→ ASSIGNMENT:
Extract exactly the range of lines bounded by the line containing "The height and width of the screenshot is (2576, 304)." and the final line of the listing, both ends included, and no other lines.

→ EXCERPTED RECORDS:

◆ ◆ ◆

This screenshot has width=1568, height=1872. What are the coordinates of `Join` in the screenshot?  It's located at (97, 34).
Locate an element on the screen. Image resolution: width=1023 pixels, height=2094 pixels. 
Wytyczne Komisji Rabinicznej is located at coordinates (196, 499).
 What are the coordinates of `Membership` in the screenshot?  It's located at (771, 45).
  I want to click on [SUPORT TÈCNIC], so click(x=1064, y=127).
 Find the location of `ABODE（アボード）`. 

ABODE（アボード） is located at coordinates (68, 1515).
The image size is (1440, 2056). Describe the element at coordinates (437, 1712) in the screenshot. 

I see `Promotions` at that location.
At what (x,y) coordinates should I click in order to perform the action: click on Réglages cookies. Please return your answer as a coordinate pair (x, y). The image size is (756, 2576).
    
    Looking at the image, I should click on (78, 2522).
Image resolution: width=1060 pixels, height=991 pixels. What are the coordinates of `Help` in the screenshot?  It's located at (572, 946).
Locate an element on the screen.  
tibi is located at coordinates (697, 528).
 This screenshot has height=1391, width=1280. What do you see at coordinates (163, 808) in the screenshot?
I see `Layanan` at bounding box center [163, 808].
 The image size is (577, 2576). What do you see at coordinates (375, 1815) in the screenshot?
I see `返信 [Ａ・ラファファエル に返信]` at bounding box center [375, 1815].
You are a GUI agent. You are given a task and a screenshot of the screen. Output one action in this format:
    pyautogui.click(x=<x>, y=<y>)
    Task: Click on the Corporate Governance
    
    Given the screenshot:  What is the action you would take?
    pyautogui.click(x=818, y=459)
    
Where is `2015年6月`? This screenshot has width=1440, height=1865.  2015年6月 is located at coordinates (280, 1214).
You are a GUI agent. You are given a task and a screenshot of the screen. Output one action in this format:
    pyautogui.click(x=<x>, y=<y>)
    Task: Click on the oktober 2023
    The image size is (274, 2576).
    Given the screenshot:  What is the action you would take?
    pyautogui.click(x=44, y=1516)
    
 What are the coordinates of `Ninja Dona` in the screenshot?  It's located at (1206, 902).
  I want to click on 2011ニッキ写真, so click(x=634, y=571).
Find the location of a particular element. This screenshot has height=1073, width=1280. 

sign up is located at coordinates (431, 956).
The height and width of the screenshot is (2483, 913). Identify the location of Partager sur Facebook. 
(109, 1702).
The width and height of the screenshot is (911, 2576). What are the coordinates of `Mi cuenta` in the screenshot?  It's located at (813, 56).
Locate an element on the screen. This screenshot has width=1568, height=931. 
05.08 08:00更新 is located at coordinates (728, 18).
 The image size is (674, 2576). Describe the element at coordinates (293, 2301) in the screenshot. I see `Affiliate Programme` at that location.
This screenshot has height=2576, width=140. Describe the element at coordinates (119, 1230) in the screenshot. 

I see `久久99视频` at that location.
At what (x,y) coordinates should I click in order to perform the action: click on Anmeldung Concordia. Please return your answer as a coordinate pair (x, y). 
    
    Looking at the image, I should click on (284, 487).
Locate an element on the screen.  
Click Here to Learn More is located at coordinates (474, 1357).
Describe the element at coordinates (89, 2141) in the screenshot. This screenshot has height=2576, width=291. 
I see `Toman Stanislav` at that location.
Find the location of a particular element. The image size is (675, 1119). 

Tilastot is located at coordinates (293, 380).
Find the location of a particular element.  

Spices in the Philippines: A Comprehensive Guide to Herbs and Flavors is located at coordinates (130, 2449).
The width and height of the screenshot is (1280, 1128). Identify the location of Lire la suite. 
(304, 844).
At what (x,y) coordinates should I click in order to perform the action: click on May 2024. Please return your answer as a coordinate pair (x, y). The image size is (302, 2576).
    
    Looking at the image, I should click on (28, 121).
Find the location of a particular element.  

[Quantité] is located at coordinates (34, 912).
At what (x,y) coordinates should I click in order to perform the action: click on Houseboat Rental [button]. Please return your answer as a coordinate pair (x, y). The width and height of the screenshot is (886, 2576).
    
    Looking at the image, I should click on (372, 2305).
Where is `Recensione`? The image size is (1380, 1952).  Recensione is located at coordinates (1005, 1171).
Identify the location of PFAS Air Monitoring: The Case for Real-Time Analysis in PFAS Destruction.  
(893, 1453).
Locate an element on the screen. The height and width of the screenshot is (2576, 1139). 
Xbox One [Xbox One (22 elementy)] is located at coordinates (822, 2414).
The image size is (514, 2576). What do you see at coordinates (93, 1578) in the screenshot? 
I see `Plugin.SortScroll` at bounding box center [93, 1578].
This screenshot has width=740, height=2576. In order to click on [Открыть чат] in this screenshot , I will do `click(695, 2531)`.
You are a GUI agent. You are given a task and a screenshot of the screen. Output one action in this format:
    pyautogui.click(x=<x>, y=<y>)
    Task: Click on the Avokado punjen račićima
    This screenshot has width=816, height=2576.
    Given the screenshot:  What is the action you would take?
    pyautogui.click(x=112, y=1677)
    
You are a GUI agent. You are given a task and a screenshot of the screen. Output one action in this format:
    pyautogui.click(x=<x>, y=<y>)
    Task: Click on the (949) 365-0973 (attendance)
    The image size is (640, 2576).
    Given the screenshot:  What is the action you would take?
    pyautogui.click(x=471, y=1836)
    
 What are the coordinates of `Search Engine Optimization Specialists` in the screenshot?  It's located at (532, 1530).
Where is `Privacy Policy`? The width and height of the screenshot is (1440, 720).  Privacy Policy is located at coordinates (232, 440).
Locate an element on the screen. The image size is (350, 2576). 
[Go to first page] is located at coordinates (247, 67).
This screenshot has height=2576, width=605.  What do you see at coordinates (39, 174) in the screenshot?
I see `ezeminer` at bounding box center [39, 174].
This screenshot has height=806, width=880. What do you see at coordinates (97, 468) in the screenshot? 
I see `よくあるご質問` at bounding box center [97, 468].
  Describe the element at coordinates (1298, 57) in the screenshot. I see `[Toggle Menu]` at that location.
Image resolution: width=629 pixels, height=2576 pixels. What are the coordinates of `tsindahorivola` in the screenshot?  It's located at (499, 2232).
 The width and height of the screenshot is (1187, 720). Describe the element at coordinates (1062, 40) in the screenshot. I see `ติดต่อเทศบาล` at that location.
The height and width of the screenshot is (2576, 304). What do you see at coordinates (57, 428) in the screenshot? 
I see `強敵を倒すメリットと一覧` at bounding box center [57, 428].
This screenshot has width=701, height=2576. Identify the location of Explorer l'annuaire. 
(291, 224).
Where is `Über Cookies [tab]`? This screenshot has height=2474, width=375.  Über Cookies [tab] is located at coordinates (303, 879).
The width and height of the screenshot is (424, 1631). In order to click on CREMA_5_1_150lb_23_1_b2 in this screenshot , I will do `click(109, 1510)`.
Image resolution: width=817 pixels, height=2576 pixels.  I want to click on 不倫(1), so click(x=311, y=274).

◆ ◆ ◆

→ ANSWER TO THIS PROBLEM:
The height and width of the screenshot is (2576, 304). What do you see at coordinates (57, 428) in the screenshot? 
I see `強敵を倒すメリットと一覧` at bounding box center [57, 428].
This screenshot has width=701, height=2576. Identify the location of Explorer l'annuaire. 
(291, 224).
Where is `Über Cookies [tab]`? This screenshot has height=2474, width=375.  Über Cookies [tab] is located at coordinates (303, 879).
The width and height of the screenshot is (424, 1631). In order to click on CREMA_5_1_150lb_23_1_b2 in this screenshot , I will do `click(109, 1510)`.
Image resolution: width=817 pixels, height=2576 pixels.  I want to click on 不倫(1), so click(x=311, y=274).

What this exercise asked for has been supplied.